=== Data shown ===

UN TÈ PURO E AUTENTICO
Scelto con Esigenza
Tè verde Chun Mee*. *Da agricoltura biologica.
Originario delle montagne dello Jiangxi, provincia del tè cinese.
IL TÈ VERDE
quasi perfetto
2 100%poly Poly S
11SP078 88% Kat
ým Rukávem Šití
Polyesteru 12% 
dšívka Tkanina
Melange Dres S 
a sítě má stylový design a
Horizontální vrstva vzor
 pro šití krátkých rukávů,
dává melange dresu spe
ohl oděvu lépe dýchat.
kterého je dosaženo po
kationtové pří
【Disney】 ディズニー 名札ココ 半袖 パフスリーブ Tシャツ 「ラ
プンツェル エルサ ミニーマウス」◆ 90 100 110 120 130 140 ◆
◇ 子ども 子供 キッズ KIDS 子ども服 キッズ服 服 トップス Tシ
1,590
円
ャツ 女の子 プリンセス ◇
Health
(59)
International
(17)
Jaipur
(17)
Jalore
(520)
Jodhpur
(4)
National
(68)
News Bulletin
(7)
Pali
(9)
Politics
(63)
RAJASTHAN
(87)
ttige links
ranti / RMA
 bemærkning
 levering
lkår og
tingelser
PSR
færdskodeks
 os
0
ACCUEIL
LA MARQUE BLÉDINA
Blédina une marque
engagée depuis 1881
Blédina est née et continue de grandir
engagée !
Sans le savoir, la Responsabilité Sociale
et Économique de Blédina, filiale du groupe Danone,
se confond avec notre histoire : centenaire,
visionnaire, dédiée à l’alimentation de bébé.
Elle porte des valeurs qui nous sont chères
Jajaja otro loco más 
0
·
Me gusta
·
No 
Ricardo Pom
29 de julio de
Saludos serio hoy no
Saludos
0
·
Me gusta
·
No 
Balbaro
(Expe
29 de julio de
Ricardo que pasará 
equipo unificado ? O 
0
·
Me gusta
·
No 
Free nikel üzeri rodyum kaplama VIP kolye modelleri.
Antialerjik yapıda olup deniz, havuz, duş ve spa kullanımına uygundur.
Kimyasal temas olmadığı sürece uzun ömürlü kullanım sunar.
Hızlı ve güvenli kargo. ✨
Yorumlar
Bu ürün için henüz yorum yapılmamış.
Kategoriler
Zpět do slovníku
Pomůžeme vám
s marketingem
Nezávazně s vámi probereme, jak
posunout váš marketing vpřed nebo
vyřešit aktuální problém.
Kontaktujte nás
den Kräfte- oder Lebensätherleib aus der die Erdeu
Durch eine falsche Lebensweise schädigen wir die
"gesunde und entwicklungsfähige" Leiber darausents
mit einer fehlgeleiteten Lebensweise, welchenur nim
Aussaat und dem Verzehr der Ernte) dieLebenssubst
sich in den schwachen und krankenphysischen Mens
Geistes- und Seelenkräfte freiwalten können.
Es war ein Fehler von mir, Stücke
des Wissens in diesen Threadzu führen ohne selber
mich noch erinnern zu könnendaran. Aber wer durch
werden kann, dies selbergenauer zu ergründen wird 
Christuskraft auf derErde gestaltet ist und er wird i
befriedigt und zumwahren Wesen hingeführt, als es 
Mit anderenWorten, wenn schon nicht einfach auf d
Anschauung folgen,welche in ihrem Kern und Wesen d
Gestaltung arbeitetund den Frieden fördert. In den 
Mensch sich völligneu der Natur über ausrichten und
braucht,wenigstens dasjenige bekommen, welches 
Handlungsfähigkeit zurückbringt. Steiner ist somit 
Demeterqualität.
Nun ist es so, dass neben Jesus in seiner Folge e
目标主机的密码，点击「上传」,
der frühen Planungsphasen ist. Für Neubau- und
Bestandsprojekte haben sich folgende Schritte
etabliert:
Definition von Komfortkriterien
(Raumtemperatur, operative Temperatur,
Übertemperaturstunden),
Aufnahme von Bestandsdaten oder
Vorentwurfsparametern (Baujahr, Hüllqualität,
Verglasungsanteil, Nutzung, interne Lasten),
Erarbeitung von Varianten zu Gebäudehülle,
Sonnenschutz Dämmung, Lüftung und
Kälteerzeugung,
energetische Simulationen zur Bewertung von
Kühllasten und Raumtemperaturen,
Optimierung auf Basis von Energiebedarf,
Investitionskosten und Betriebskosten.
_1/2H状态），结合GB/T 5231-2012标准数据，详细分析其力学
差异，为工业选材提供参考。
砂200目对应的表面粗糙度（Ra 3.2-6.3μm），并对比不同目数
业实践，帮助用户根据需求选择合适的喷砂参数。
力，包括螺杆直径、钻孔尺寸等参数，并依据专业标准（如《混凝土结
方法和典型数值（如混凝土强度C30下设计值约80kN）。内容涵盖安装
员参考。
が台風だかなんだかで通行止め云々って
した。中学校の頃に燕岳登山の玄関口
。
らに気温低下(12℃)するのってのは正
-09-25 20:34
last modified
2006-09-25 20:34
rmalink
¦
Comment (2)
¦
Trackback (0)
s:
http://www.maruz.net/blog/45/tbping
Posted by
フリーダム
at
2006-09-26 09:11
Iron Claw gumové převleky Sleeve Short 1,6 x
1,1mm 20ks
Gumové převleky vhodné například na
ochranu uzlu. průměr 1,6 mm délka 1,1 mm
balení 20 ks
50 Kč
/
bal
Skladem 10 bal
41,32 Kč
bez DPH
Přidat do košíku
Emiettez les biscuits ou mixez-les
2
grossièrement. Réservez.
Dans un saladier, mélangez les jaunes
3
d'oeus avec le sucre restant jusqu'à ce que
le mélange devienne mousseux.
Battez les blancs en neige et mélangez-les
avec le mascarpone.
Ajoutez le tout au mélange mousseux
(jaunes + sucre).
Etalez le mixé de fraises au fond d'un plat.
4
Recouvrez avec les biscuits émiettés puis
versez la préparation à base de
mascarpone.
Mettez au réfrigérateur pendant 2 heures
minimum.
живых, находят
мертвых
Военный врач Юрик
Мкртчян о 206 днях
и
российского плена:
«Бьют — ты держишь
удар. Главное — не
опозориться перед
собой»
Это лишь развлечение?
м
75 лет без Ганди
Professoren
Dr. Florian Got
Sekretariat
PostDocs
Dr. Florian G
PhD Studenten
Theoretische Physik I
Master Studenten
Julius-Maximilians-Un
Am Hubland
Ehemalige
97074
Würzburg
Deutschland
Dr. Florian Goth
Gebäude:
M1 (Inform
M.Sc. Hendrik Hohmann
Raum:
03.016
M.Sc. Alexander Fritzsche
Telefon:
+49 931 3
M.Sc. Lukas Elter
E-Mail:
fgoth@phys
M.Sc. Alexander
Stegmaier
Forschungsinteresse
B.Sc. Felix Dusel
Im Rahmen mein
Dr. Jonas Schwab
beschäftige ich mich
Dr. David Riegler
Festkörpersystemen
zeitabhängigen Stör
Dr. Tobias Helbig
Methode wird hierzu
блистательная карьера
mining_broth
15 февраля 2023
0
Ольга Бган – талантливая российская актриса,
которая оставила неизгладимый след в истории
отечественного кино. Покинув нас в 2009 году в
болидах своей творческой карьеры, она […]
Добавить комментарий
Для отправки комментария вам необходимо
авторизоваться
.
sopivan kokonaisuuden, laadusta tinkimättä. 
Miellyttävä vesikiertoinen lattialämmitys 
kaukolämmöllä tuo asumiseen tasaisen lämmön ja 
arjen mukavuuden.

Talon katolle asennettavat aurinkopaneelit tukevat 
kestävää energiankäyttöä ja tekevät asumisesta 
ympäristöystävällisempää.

===

■ **What to do**
Print all of the entries exactly as they appear.

■ **Answer space**
UN TÈ PURO E AUTENTICO
Scelto con Esigenza
Tè verde Chun Mee*. *Da agricoltura biologica.
Originario delle montagne dello Jiangxi, provincia del tè cinese.
IL TÈ VERDE
quasi perfetto
2 100%poly Poly S
11SP078 88% Kat
ým Rukávem Šití
Polyesteru 12% 
dšívka Tkanina
Melange Dres S 
a sítě má stylový design a
Horizontální vrstva vzor
 pro šití krátkých rukávů,
dává melange dresu spe
ohl oděvu lépe dýchat.
kterého je dosaženo po
kationtové pří
【Disney】 ディズニー 名札ココ 半袖 パフスリーブ Tシャツ 「ラ
プンツェル エルサ ミニーマウス」◆ 90 100 110 120 130 140 ◆
◇ 子ども 子供 キッズ KIDS 子ども服 キッズ服 服 トップス Tシ
1,590
円
ャツ 女の子 プリンセス ◇
Health
(59)
International
(17)
Jaipur
(17)
Jalore
(520)
Jodhpur
(4)
National
(68)
News Bulletin
(7)
Pali
(9)
Politics
(63)
RAJASTHAN
(87)
ttige links
ranti / RMA
 bemærkning
 levering
lkår og
tingelser
PSR
færdskodeks
 os
0
ACCUEIL
LA MARQUE BLÉDINA
Blédina une marque
engagée depuis 1881
Blédina est née et continue de grandir
engagée !
Sans le savoir, la Responsabilité Sociale
et Économique de Blédina, filiale du groupe Danone,
se confond avec notre histoire : centenaire,
visionnaire, dédiée à l’alimentation de bébé.
Elle porte des valeurs qui nous sont chères
Jajaja otro loco más 
0
·
Me gusta
·
No 
Ricardo Pom
29 de julio de
Saludos serio hoy no
Saludos
0
·
Me gusta
·
No 
Balbaro
(Expe
29 de julio de
Ricardo que pasará 
equipo unificado ? O 
0
·
Me gusta
·
No 
Free nikel üzeri rodyum kaplama VIP kolye modelleri.
Antialerjik yapıda olup deniz, havuz, duş ve spa kullanımına uygundur.
Kimyasal temas olmadığı sürece uzun ömürlü kullanım sunar.
Hızlı ve güvenli kargo. ✨
Yorumlar
Bu ürün için henüz yorum yapılmamış.
Kategoriler
Zpět do slovníku
Pomůžeme vám
s marketingem
Nezávazně s vámi probereme, jak
posunout váš marketing vpřed nebo
vyřešit aktuální problém.
Kontaktujte nás
den Kräfte- oder Lebensätherleib aus der die Erdeu
Durch eine falsche Lebensweise schädigen wir die
"gesunde und entwicklungsfähige" Leiber darausents
mit einer fehlgeleiteten Lebensweise, welchenur nim
Aussaat und dem Verzehr der Ernte) dieLebenssubst
sich in den schwachen und krankenphysischen Mens
Geistes- und Seelenkräfte freiwalten können.
Es war ein Fehler von mir, Stücke
des Wissens in diesen Threadzu führen ohne selber
mich noch erinnern zu könnendaran. Aber wer durch
werden kann, dies selbergenauer zu ergründen wird 
Christuskraft auf derErde gestaltet ist und er wird i
befriedigt und zumwahren Wesen hingeführt, als es 
Mit anderenWorten, wenn schon nicht einfach auf d
Anschauung folgen,welche in ihrem Kern und Wesen d
Gestaltung arbeitetund den Frieden fördert. In den 
Mensch sich völligneu der Natur über ausrichten und
braucht,wenigstens dasjenige bekommen, welches 
Handlungsfähigkeit zurückbringt. Steiner ist somit 
Demeterqualität.
Nun ist es so, dass neben Jesus in seiner Folge e
目标主机的密码，点击「上传」,
der frühen Planungsphasen ist. Für Neubau- und
Bestandsprojekte haben sich folgende Schritte
etabliert:
Definition von Komfortkriterien
(Raumtemperatur, operative Temperatur,
Übertemperaturstunden),
Aufnahme von Bestandsdaten oder
Vorentwurfsparametern (Baujahr, Hüllqualität,
Verglasungsanteil, Nutzung, interne Lasten),
Erarbeitung von Varianten zu Gebäudehülle,
Sonnenschutz Dämmung, Lüftung und
Kälteerzeugung,
energetische Simulationen zur Bewertung von
Kühllasten und Raumtemperaturen,
Optimierung auf Basis von Energiebedarf,
Investitionskosten und Betriebskosten.
_1/2H状态），结合GB/T 5231-2012标准数据，详细分析其力学
差异，为工业选材提供参考。
砂200目对应的表面粗糙度（Ra 3.2-6.3μm），并对比不同目数
业实践，帮助用户根据需求选择合适的喷砂参数。
力，包括螺杆直径、钻孔尺寸等参数，并依据专业标准（如《混凝土结
方法和典型数值（如混凝土强度C30下设计值约80kN）。内容涵盖安装
员参考。
が台風だかなんだかで通行止め云々って
した。中学校の頃に燕岳登山の玄関口
。
らに気温低下(12℃)するのってのは正
-09-25 20:34
last modified
2006-09-25 20:34
rmalink
¦
Comment (2)
¦
Trackback (0)
s:
http://www.maruz.net/blog/45/tbping
Posted by
フリーダム
at
2006-09-26 09:11
Iron Claw gumové převleky Sleeve Short 1,6 x
1,1mm 20ks
Gumové převleky vhodné například na
ochranu uzlu. průměr 1,6 mm délka 1,1 mm
balení 20 ks
50 Kč
/
bal
Skladem 10 bal
41,32 Kč
bez DPH
Přidat do košíku
Emiettez les biscuits ou mixez-les
2
grossièrement. Réservez.
Dans un saladier, mélangez les jaunes
3
d'oeus avec le sucre restant jusqu'à ce que
le mélange devienne mousseux.
Battez les blancs en neige et mélangez-les
avec le mascarpone.
Ajoutez le tout au mélange mousseux
(jaunes + sucre).
Etalez le mixé de fraises au fond d'un plat.
4
Recouvrez avec les biscuits émiettés puis
versez la préparation à base de
mascarpone.
Mettez au réfrigérateur pendant 2 heures
minimum.
живых, находят
мертвых
Военный врач Юрик
Мкртчян о 206 днях
и
российского плена:
«Бьют — ты держишь
удар. Главное — не
опозориться перед
собой»
Это лишь развлечение?
м
75 лет без Ганди
Professoren
Dr. Florian Got
Sekretariat
PostDocs
Dr. Florian G
PhD Studenten
Theoretische Physik I
Master Studenten
Julius-Maximilians-Un
Am Hubland
Ehemalige
97074
Würzburg
Deutschland
Dr. Florian Goth
Gebäude:
M1 (Inform
M.Sc. Hendrik Hohmann
Raum:
03.016
M.Sc. Alexander Fritzsche
Telefon:
+49 931 3
M.Sc. Lukas Elter
E-Mail:
fgoth@phys
M.Sc. Alexander
Stegmaier
Forschungsinteresse
B.Sc. Felix Dusel
Im Rahmen mein
Dr. Jonas Schwab
beschäftige ich mich
Dr. David Riegler
Festkörpersystemen
zeitabhängigen Stör
Dr. Tobias Helbig
Methode wird hierzu
блистательная карьера
mining_broth
15 февраля 2023
0
Ольга Бган – талантливая российская актриса,
которая оставила неизгладимый след в истории
отечественного кино. Покинув нас в 2009 году в
болидах своей творческой карьеры, она […]
Добавить комментарий
Для отправки комментария вам необходимо
авторизоваться
.
sopivan kokonaisuuden, laadusta tinkimättä. 
Miellyttävä vesikiertoinen lattialämmitys 
kaukolämmöllä tuo asumiseen tasaisen lämmön ja 
arjen mukavuuden.

Talon katolle asennettavat aurinkopaneelit tukevat 
kestävää energiankäyttöä ja tekevät asumisesta 
ympäristöystävällisempää.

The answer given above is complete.